In [98], several multiscale decompositions in methods of time series analysis for one-hour global solar radiation. Initially, they calculated the time series of the Clear Sky Index. Then, EMD and EEMD methods are used to decompose obtained time series data. Next, the data was forecasted using a linear model and nonlinear models using the time scale fast fluctuation components. Finally, the results were improved with a combined hybrid model using globally multiscale decomposition. Table 3, which summarizes the above, is in the appendix.

Table 3 Summary of recent studies for solar forecasting using perspectives

Full size table

4.2.2 Post-Processing

In general, PV data have time-series measurements [99]. In post-processing as a cooperative ensemble forecasting method, the forecasting will be performed using the time series consecutively by two or more predictors. Moreover, a time series data may have more than one characteristic which is suitable for one specific method. For instance, ANN is usually applied for modeling non-linear time series while ARIMA model is suitable for modeling linear time series [38]. The main advantage of post-processing methods is the improvement in the bias of the global solar irradiance forecasts without the need for a long-term historical data database [100]. Based on post-processing method, there are several cooperative ensemble forecasting models such as ARIMA-ANN, ARIMA-SVM, ARMA_ANN, ARIMA-GARCH, SARIMA-ANN, and ARMA-GARCH.

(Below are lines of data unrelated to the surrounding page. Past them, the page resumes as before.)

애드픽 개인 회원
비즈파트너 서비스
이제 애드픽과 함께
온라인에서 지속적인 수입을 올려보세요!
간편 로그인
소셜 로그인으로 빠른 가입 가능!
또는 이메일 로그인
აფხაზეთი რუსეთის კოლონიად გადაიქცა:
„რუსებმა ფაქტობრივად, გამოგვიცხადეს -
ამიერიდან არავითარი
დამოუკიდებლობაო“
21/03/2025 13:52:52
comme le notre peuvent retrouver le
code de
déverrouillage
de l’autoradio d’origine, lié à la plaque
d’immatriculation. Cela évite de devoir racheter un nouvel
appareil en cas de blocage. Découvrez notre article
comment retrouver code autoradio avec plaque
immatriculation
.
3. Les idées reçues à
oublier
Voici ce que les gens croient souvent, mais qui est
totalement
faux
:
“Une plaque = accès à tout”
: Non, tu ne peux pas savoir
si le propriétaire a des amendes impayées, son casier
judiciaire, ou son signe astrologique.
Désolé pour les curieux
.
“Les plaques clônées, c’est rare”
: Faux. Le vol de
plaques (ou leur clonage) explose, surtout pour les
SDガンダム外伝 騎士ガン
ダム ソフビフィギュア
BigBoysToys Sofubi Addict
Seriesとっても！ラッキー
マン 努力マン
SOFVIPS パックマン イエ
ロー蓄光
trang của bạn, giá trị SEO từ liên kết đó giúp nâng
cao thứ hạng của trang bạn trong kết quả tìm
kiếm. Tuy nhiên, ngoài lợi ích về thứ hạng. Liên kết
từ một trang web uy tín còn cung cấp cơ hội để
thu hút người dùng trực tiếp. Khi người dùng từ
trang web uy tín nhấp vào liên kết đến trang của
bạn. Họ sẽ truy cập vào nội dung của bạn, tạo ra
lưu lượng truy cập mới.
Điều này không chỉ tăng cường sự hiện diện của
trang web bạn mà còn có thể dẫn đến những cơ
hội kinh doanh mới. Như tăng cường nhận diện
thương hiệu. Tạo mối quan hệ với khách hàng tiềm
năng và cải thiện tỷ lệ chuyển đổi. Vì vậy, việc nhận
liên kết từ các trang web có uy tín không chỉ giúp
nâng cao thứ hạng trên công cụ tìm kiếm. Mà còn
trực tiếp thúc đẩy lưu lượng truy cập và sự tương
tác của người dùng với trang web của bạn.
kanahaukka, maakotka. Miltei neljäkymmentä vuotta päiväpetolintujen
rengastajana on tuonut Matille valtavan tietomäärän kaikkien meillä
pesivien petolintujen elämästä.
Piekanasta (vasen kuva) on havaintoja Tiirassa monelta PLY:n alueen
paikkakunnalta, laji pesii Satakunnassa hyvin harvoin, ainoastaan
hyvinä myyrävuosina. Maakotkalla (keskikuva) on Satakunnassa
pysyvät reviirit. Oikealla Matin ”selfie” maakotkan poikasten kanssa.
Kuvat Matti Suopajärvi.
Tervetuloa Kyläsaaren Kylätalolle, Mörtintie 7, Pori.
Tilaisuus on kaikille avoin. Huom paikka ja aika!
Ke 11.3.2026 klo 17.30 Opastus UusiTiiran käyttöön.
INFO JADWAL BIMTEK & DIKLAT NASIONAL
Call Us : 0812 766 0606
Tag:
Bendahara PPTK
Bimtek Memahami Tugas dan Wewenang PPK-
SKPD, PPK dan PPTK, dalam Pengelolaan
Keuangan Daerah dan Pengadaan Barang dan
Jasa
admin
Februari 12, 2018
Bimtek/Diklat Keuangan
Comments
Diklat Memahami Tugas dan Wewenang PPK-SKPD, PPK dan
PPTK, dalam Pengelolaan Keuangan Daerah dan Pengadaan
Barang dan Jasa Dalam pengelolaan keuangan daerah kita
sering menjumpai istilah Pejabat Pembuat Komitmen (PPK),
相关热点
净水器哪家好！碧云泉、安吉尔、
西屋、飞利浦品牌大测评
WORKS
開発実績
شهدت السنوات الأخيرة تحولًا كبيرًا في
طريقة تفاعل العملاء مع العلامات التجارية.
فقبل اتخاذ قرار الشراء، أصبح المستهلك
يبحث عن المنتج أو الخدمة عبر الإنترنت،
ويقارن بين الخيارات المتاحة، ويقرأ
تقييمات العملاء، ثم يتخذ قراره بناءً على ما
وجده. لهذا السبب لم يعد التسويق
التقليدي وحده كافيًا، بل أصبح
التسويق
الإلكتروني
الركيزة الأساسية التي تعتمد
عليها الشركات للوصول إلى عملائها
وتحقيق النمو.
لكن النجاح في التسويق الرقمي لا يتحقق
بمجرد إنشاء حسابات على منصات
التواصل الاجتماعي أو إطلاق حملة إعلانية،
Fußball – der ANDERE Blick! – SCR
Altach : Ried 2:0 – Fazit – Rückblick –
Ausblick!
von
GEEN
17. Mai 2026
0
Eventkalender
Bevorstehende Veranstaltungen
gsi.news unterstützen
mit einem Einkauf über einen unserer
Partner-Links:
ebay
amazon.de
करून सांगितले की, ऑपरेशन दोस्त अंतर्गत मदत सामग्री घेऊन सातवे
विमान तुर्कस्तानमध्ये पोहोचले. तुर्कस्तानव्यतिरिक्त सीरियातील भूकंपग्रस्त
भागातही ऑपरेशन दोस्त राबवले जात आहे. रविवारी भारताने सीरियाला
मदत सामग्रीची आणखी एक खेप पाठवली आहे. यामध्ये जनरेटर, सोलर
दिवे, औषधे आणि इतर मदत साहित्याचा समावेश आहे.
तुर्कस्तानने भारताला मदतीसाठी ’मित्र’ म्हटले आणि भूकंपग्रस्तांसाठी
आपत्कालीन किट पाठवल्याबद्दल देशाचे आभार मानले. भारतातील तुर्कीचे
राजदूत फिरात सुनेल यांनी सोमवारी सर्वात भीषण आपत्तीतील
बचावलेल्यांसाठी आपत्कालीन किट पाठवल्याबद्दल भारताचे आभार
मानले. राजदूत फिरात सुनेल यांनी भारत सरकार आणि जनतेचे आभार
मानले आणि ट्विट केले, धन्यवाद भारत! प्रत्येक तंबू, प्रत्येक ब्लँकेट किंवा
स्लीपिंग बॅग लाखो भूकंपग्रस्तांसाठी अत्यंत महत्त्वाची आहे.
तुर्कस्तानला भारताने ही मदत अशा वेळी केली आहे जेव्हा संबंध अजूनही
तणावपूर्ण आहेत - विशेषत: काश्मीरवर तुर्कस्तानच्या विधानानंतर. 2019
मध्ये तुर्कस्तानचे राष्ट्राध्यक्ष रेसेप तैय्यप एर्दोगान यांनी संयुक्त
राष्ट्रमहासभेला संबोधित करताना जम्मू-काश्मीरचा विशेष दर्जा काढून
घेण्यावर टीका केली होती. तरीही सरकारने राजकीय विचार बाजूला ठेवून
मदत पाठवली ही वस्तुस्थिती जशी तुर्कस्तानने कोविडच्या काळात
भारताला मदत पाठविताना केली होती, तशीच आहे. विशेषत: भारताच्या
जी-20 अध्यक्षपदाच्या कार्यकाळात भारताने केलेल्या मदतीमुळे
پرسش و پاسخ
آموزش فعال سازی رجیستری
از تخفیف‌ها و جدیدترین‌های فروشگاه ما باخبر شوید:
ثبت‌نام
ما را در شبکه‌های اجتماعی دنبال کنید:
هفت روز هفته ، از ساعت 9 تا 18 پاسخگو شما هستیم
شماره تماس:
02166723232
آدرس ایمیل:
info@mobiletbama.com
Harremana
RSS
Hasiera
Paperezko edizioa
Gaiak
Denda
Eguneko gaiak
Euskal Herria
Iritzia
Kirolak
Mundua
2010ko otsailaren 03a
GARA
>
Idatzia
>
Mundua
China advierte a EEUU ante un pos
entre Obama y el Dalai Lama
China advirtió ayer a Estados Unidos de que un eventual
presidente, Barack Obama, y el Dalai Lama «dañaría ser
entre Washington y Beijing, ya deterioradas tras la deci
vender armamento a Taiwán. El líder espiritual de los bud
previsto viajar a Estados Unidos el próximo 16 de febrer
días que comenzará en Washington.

Based on the information, post-processing methods are often used to optimize the output of NWP models. It should be noted that detailed local weather characteristics generally cannot be resolved by NWP predictions hence the spatial resolution has been grown recently. By using the post-processing method, the forecasting will be improved slightly by consideration of the uncertainty of some forecasts even though most of the forecasting methods contain statistical components. Therefore, the final forecasting of data using this method will be a single value that can be valid for future studies [101].

In a study by David et al., two models of ARMA and GARCH were combined to provide probabilistic forecasts of solar irradiance. Meanwhile, to provide a framework that can be applied in an operational context easily, a recursive estimation of the parameters of the models has been set up. As they found, higher forecast accuracy has been found by the proposed method (ARMA and GARCH) in comparison to other machine learning-based techniques. In addition, this model gave additional information about the uncertainty of the forecasts which was easier to set up [102].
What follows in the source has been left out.